This is a typical shop for me. In general I might buy bigger sometimes to save money over the month (eg 5kg of spuds at a time) but likewise some of the above will last more than a week - frozen peas, garlic, baked beans, tuna, probably the carrots and some of the fruit, the bathroom cleaner. So you can rotate what you buy over the week. I also often buy turkey mince or diced pork, sometimes a whole chicken which will last for days. Storecupboard things need replenished once in a while, eg plum tomatoes (30p a can), lentils, pasta etc. You could cut out the frozen fish, chips, branded bread etc but I buy these because sometimes work dictates a freezer tea and DH is a fussy bugger about supermarket bread.

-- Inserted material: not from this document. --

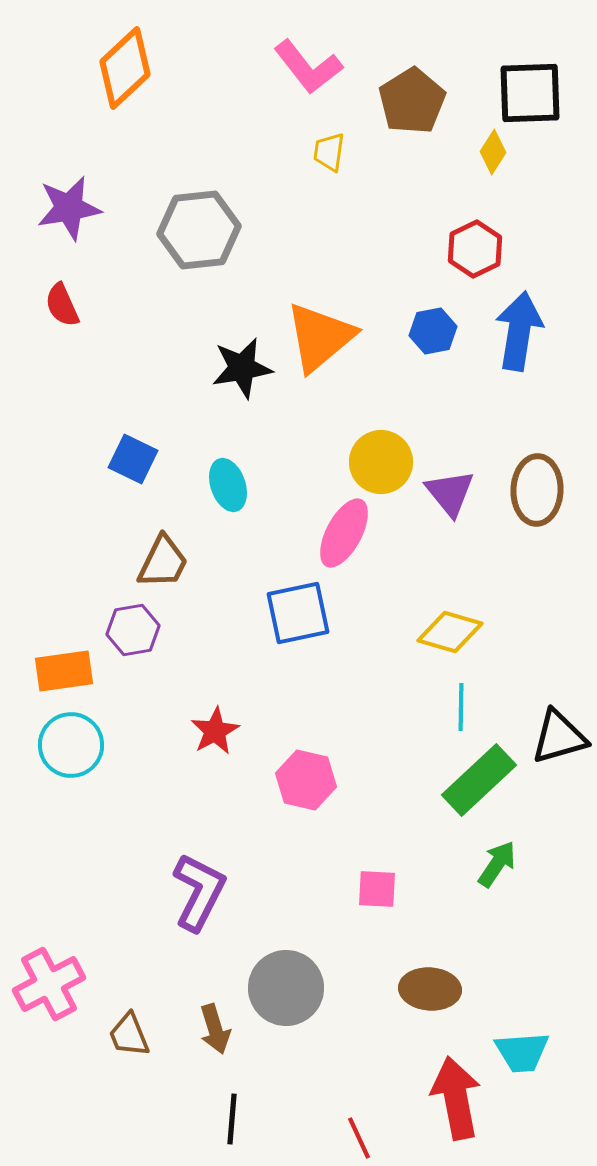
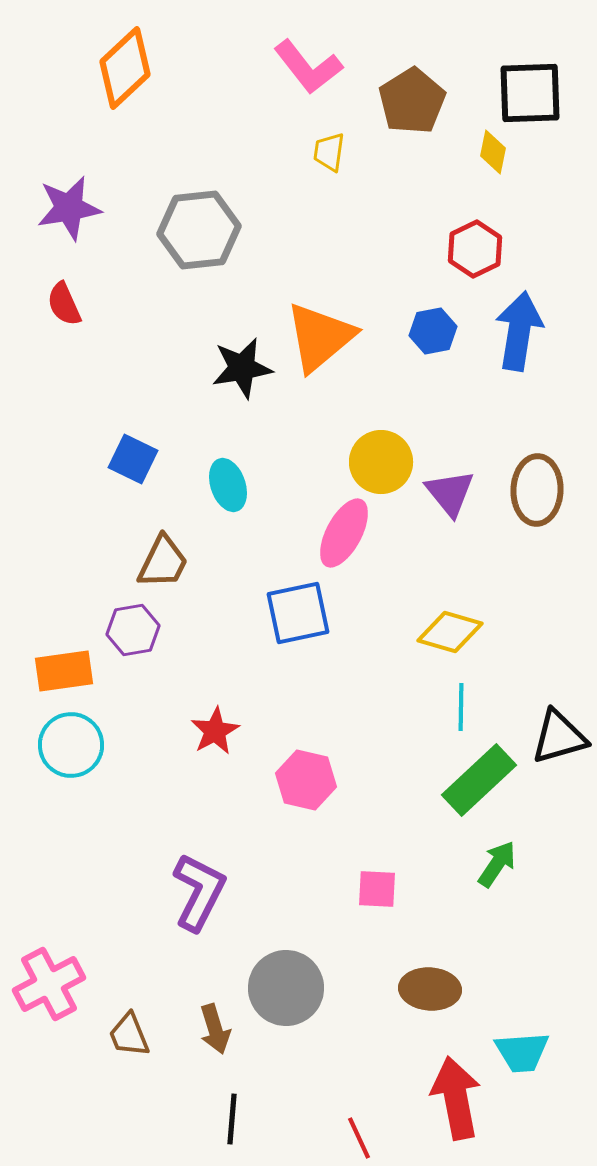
yellow diamond at (493, 152): rotated 21 degrees counterclockwise
red semicircle at (62, 305): moved 2 px right, 1 px up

An example of meals for the shop above would be:

Mince and tatties (sweet potato added to the mash is nice) with cabbage and carrots
Sweet potato curry
Baked tatties with tuna/cheese/beans
Fish and chips with peas/beans
Quorn a la King (quorn with peppers and inions in condensed mushroom soup, with rice - actually edible!)
Omelette and veg

You would have spare for the freezer from three of the above meals.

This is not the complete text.